Tuesday, April 27, 2010

I went for a leisurely 9,5 KM run this morning along the canal. There were fewer people around than on Sunday, when it was rather too crowded. Below is a map of my route.

Friday, April 23, 2010

During the last couple of weeks, to complement my running, I've visited McFit four times, including my introductory session, working out on the diverse fitness machines and dutifully following my 'personal training plan' (which doesn't seem to differ very much from Satyasthira's plan). A couple of days following my first session, I had a bit of tingling in some of my chest and leg muscles, not quite stiffness, but I was aware that my muscles had been active. So far I've enjoyed the newness of the situation. It is a very different world from anything I've known, and the body-builders, busy with the weights and frequently checking their contours in the mirrors, has a kind of fascination. We'll see where it all leads, though I certainly have no thoughts of becoming a Mr. Universe contestant myself. There is a very funny clip from a Mr. Universe contest here.

This weekend I will be joining Vidyagita from Essen as representatives of the FWBO at the AGM of the German Buddhist Union, which is taking place at the Rigpa centre here in Berlin.

Friday, April 16, 2010

Getting used to Triratna

Last week on Wednesday, the 42nd anniversary of the founding of the Western Buddhist Order, members of the Order in Berlin celebrated a short ceremony marking the change of the name of the Order to the Triratna Buddhist Order, or in German Buddhistische Orden Triratna.
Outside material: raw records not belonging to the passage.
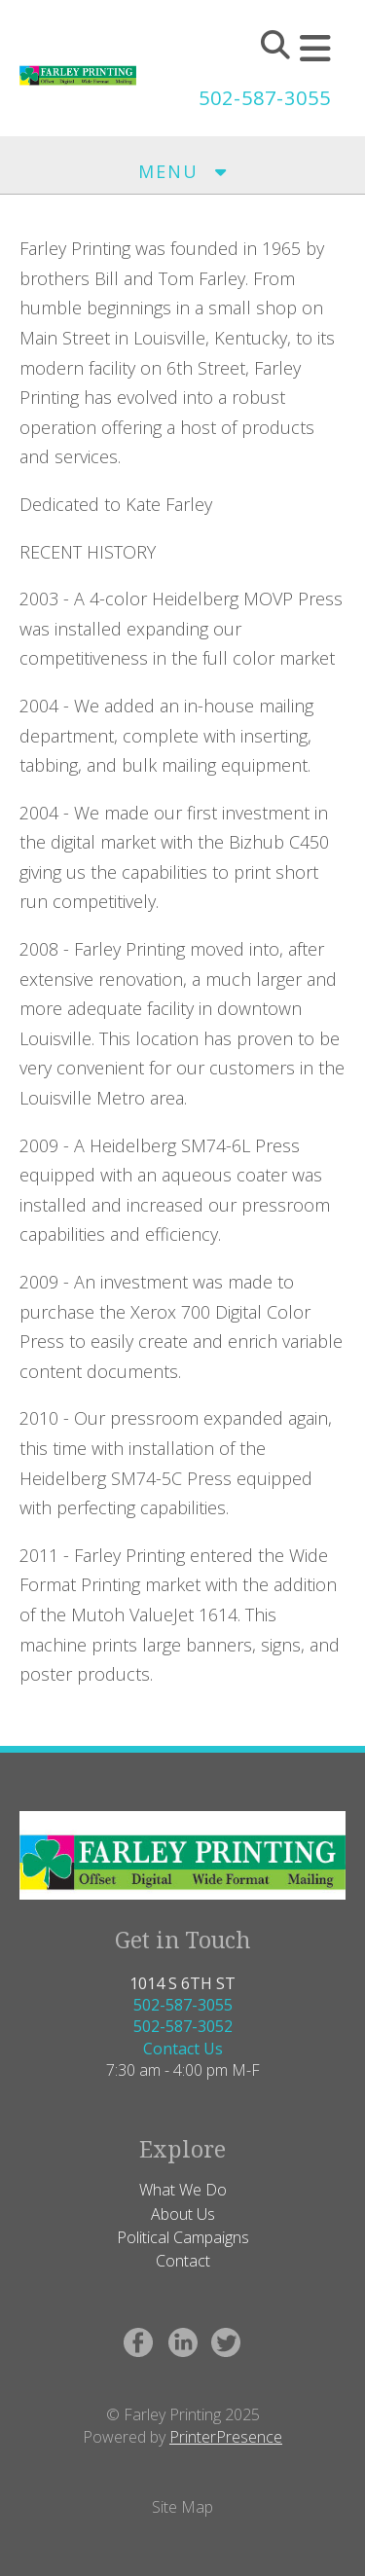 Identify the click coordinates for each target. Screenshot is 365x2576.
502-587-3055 (265, 98)
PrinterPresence (225, 2437)
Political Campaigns (183, 2237)
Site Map (182, 2507)
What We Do (183, 2189)
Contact (183, 2260)
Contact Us (183, 2048)
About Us (183, 2214)
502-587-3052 (183, 2026)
Triratna is Sanskrit and means the Three Jewels, the three jewels being the Buddha, the Dharma, the teaching of the Buddha, and the Sangha, or spirtual community. It is to these three things to which Buddhists go for refuge, therefore signifying the three most significant values for all Buddhists, around which they orientate their lives. More about the name change can be found here.

Wednesday, April 14, 2010


I am currently enjoying a bit of a love affair with the music of Shostakovich, and in fact music generally. Music has always played a significant role in my life, from the early days of the Beatles (the first record I owned was 'She Loves You', given to me for my sixth birthday) through the 'underground' music of the Edgar Broughton Band, the straight rock of Free, back to the roots with the Blues, and later enjoying Frank Zappa's very humorous inventiveness. I started playing guitar while still at school and later played in various bands, and even spent several months supporting myself by playing the banjo on the streets of Norwich. I came to a late discovery of orchestral and classical music, after years of being a staunch Philistine, but it is barely possible not to be learn to appreciate classical music and the arts generally when living in Berlin, where there is so much on offer. I have even begun trying to learn a little bit of music theory.

I have come to recognise how really moving music can be. I'm frequently moved to tears these days by the power of music, not always in a sentimental way (though I suspect there is an element of this sometimes, when for example I am moved by the 'old songs of the sixties'). A couple of years ago I was privileged to receive a free ticket to see a performance of Beethoven's Ninth Symphony, and it seemed to me that everyone in the concert hall was weeping. Now it is Shostakovich that is moving me and I feel I am beginning to appreciate what Sangharakashita means when he says that the arts can be a means of assisting spiritual growth and development. It's just so difficult to express it in words, which is of course why the arts exist. As an artist friend once said, quoting a former teacher of his, if you can put it into words, well you don't need to paint it.

And the piece that has me completely overwhelmed at the moment, and which I have decided should be the music to be played at my funeral is Shostakovich's Prelude and Fugue in D minor.